(DATA SUPPLIED)
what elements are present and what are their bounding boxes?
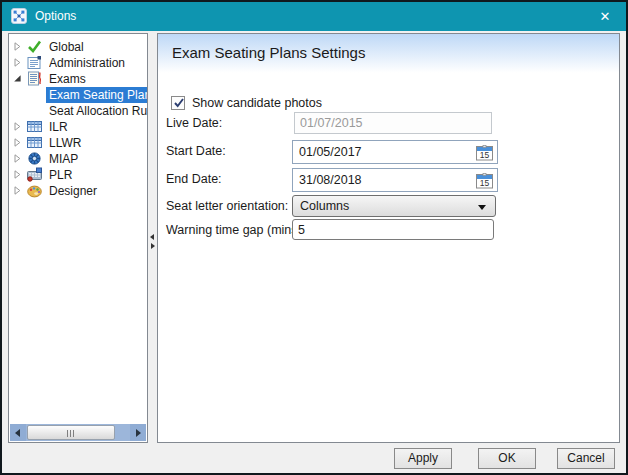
tree-item-designer[interactable]: Designer xyxy=(9,183,147,199)
tree-item-label: Exams xyxy=(49,71,147,87)
expander-expanded-icon[interactable] xyxy=(13,74,22,83)
arrow-left-icon xyxy=(15,429,20,437)
window-title: Options xyxy=(35,9,76,24)
category-tree: Global Administration xyxy=(8,33,148,443)
tree-horizontal-scrollbar[interactable] xyxy=(10,424,146,441)
tree-item-label: Designer xyxy=(49,183,147,199)
tree-item-label: ILR xyxy=(49,119,147,135)
dropdown-selected-value: Columns xyxy=(300,199,349,213)
palette-icon xyxy=(27,183,42,198)
splitter-collapse-icon xyxy=(150,234,154,240)
ok-button[interactable]: OK xyxy=(478,448,536,469)
panel-splitter[interactable] xyxy=(148,33,157,443)
expander-collapsed-icon[interactable] xyxy=(13,170,22,179)
tree-item-label: Global xyxy=(49,39,147,55)
admin-list-icon xyxy=(27,55,42,70)
calendar-icon: 15 xyxy=(476,173,493,189)
warning-time-gap-label: Warning time gap (mins): xyxy=(166,223,305,237)
tree-item-label: Administration xyxy=(49,55,147,71)
tree-item-global[interactable]: Global xyxy=(9,39,147,55)
scroll-right-button[interactable] xyxy=(130,424,146,441)
tree-item-ilr[interactable]: ILR xyxy=(9,119,147,135)
warning-time-gap-input[interactable] xyxy=(292,219,494,240)
page-title: Exam Seating Plans Settings xyxy=(158,34,619,61)
splitter-expand-icon xyxy=(151,243,155,249)
title-bar[interactable]: Options ✕ xyxy=(2,2,626,31)
show-candidate-photos-checkbox[interactable] xyxy=(171,96,185,110)
close-button[interactable]: ✕ xyxy=(584,2,626,31)
live-date-label: Live Date: xyxy=(166,116,222,130)
table-icon xyxy=(27,135,42,150)
check-icon xyxy=(173,97,185,109)
end-date-calendar-button[interactable]: 15 xyxy=(473,171,495,189)
tree-item-label: LLWR xyxy=(49,135,147,151)
close-icon: ✕ xyxy=(600,9,611,24)
calendar-day-text: 15 xyxy=(479,150,489,160)
tree-item-miap[interactable]: MIAP xyxy=(9,151,147,167)
selected-tree-item-label: Exam Seating Plan xyxy=(46,87,147,103)
calendar-icon: 15 xyxy=(476,145,493,161)
scroll-left-button[interactable] xyxy=(10,424,26,441)
start-date-picker[interactable]: 01/05/2017 15 xyxy=(292,140,498,164)
chevron-down-icon xyxy=(478,205,486,210)
apply-button[interactable]: Apply xyxy=(394,448,452,469)
checkbox-label: Show candidate photos xyxy=(192,96,322,111)
calendar-day-text: 15 xyxy=(479,178,489,188)
table-icon xyxy=(27,119,42,134)
expander-collapsed-icon[interactable] xyxy=(13,186,22,195)
options-dialog: Options ✕ Global Administration xyxy=(0,0,628,475)
settings-panel: Exam Seating Plans Settings Show candida… xyxy=(157,33,620,443)
exam-list-icon xyxy=(27,71,42,86)
grip-icon xyxy=(67,430,75,437)
cancel-button[interactable]: Cancel xyxy=(557,448,615,469)
gear-icon xyxy=(27,151,42,166)
tree-item-seat-allocation-rules[interactable]: Seat Allocation Ru xyxy=(9,103,147,119)
keyboard-icon xyxy=(27,167,42,182)
start-date-label: Start Date: xyxy=(166,144,226,158)
seat-letter-orientation-label: Seat letter orientation: xyxy=(166,199,288,213)
expander-collapsed-icon[interactable] xyxy=(13,154,22,163)
tree-item-label: Seat Allocation Ru xyxy=(49,103,147,119)
live-date-field xyxy=(294,112,492,134)
tree-item-exam-seating-plans[interactable]: Exam Seating Plan xyxy=(9,87,147,103)
scrollbar-thumb[interactable] xyxy=(27,425,115,440)
tree-item-llwr[interactable]: LLWR xyxy=(9,135,147,151)
checkmark-icon xyxy=(27,39,42,54)
arrow-right-icon xyxy=(136,429,141,437)
tree-item-label: PLR xyxy=(49,167,147,183)
end-date-picker[interactable]: 31/08/2018 15 xyxy=(292,168,498,192)
end-date-label: End Date: xyxy=(166,172,222,186)
tree-item-exams[interactable]: Exams xyxy=(9,71,147,87)
tree-item-administration[interactable]: Administration xyxy=(9,55,147,71)
settings-header: Exam Seating Plans Settings xyxy=(158,34,619,76)
start-date-value[interactable]: 01/05/2017 xyxy=(299,145,362,159)
expander-collapsed-icon[interactable] xyxy=(13,42,22,51)
expander-collapsed-icon[interactable] xyxy=(13,138,22,147)
app-icon xyxy=(11,8,27,24)
expander-collapsed-icon[interactable] xyxy=(13,122,22,131)
seat-letter-orientation-dropdown[interactable]: Columns xyxy=(292,195,496,217)
end-date-value[interactable]: 31/08/2018 xyxy=(299,173,362,187)
tree-item-plr[interactable]: PLR xyxy=(9,167,147,183)
expander-collapsed-icon[interactable] xyxy=(13,58,22,67)
start-date-calendar-button[interactable]: 15 xyxy=(473,143,495,161)
tree-item-label: MIAP xyxy=(49,151,147,167)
(End DATA SUPPLIED)
REQUIRED ACTION —
An exact copy of every entry above is required, without the pictures.

PROBLEM SOLUTION —
what elements are present and what are their bounding boxes?
tree-item-designer[interactable]: Designer xyxy=(9,183,147,199)
tree-item-label: Exams xyxy=(49,71,147,87)
expander-expanded-icon[interactable] xyxy=(13,74,22,83)
arrow-left-icon xyxy=(15,429,20,437)
window-title: Options xyxy=(35,9,76,24)
category-tree: Global Administration xyxy=(8,33,148,443)
tree-horizontal-scrollbar[interactable] xyxy=(10,424,146,441)
tree-item-label: Designer xyxy=(49,183,147,199)
tree-item-label: ILR xyxy=(49,119,147,135)
dropdown-selected-value: Columns xyxy=(300,199,349,213)
palette-icon xyxy=(27,183,42,198)
splitter-collapse-icon xyxy=(150,234,154,240)
ok-button[interactable]: OK xyxy=(478,448,536,469)
panel-splitter[interactable] xyxy=(148,33,157,443)
expander-collapsed-icon[interactable] xyxy=(13,170,22,179)
tree-item-label: Global xyxy=(49,39,147,55)
admin-list-icon xyxy=(27,55,42,70)
calendar-icon: 15 xyxy=(476,173,493,189)
warning-time-gap-label: Warning time gap (mins): xyxy=(166,223,305,237)
tree-item-label: Administration xyxy=(49,55,147,71)
tree-item-global[interactable]: Global xyxy=(9,39,147,55)
scroll-right-button[interactable] xyxy=(130,424,146,441)
tree-item-ilr[interactable]: ILR xyxy=(9,119,147,135)
warning-time-gap-input[interactable] xyxy=(292,219,494,240)
page-title: Exam Seating Plans Settings xyxy=(158,34,619,61)
splitter-expand-icon xyxy=(151,243,155,249)
title-bar[interactable]: Options ✕ xyxy=(2,2,626,31)
show-candidate-photos-checkbox[interactable] xyxy=(171,96,185,110)
close-button[interactable]: ✕ xyxy=(584,2,626,31)
live-date-label: Live Date: xyxy=(166,116,222,130)
table-icon xyxy=(27,135,42,150)
check-icon xyxy=(173,97,185,109)
end-date-calendar-button[interactable]: 15 xyxy=(473,171,495,189)
tree-item-label: LLWR xyxy=(49,135,147,151)
close-icon: ✕ xyxy=(600,9,611,24)
calendar-day-text: 15 xyxy=(479,150,489,160)
tree-item-miap[interactable]: MIAP xyxy=(9,151,147,167)
selected-tree-item-label: Exam Seating Plan xyxy=(46,87,147,103)
calendar-icon: 15 xyxy=(476,145,493,161)
scroll-left-button[interactable] xyxy=(10,424,26,441)
start-date-picker[interactable]: 01/05/2017 15 xyxy=(292,140,498,164)
chevron-down-icon xyxy=(478,205,486,210)
apply-button[interactable]: Apply xyxy=(394,448,452,469)
checkbox-label: Show candidate photos xyxy=(192,96,322,111)
calendar-day-text: 15 xyxy=(479,178,489,188)
table-icon xyxy=(27,119,42,134)
expander-collapsed-icon[interactable] xyxy=(13,186,22,195)
options-dialog: Options ✕ Global Administration xyxy=(0,0,628,475)
settings-panel: Exam Seating Plans Settings Show candida… xyxy=(157,33,620,443)
exam-list-icon xyxy=(27,71,42,86)
grip-icon xyxy=(67,430,75,437)
cancel-button[interactable]: Cancel xyxy=(557,448,615,469)
gear-icon xyxy=(27,151,42,166)
tree-item-seat-allocation-rules[interactable]: Seat Allocation Ru xyxy=(9,103,147,119)
keyboard-icon xyxy=(27,167,42,182)
start-date-label: Start Date: xyxy=(166,144,226,158)
seat-letter-orientation-label: Seat letter orientation: xyxy=(166,199,288,213)
expander-collapsed-icon[interactable] xyxy=(13,154,22,163)
tree-item-label: Seat Allocation Ru xyxy=(49,103,147,119)
live-date-field xyxy=(294,112,492,134)
tree-item-exam-seating-plans[interactable]: Exam Seating Plan xyxy=(9,87,147,103)
scrollbar-thumb[interactable] xyxy=(27,425,115,440)
tree-item-llwr[interactable]: LLWR xyxy=(9,135,147,151)
checkmark-icon xyxy=(27,39,42,54)
arrow-right-icon xyxy=(136,429,141,437)
tree-item-label: PLR xyxy=(49,167,147,183)
end-date-picker[interactable]: 31/08/2018 15 xyxy=(292,168,498,192)
end-date-label: End Date: xyxy=(166,172,222,186)
tree-item-exams[interactable]: Exams xyxy=(9,71,147,87)
tree-item-administration[interactable]: Administration xyxy=(9,55,147,71)
settings-header: Exam Seating Plans Settings xyxy=(158,34,619,76)
start-date-value[interactable]: 01/05/2017 xyxy=(299,145,362,159)
expander-collapsed-icon[interactable] xyxy=(13,42,22,51)
expander-collapsed-icon[interactable] xyxy=(13,138,22,147)
app-icon xyxy=(11,8,27,24)
expander-collapsed-icon[interactable] xyxy=(13,122,22,131)
seat-letter-orientation-dropdown[interactable]: Columns xyxy=(292,195,496,217)
end-date-value[interactable]: 31/08/2018 xyxy=(299,173,362,187)
tree-item-plr[interactable]: PLR xyxy=(9,167,147,183)
expander-collapsed-icon[interactable] xyxy=(13,58,22,67)
start-date-calendar-button[interactable]: 15 xyxy=(473,143,495,161)
tree-item-label: MIAP xyxy=(49,151,147,167)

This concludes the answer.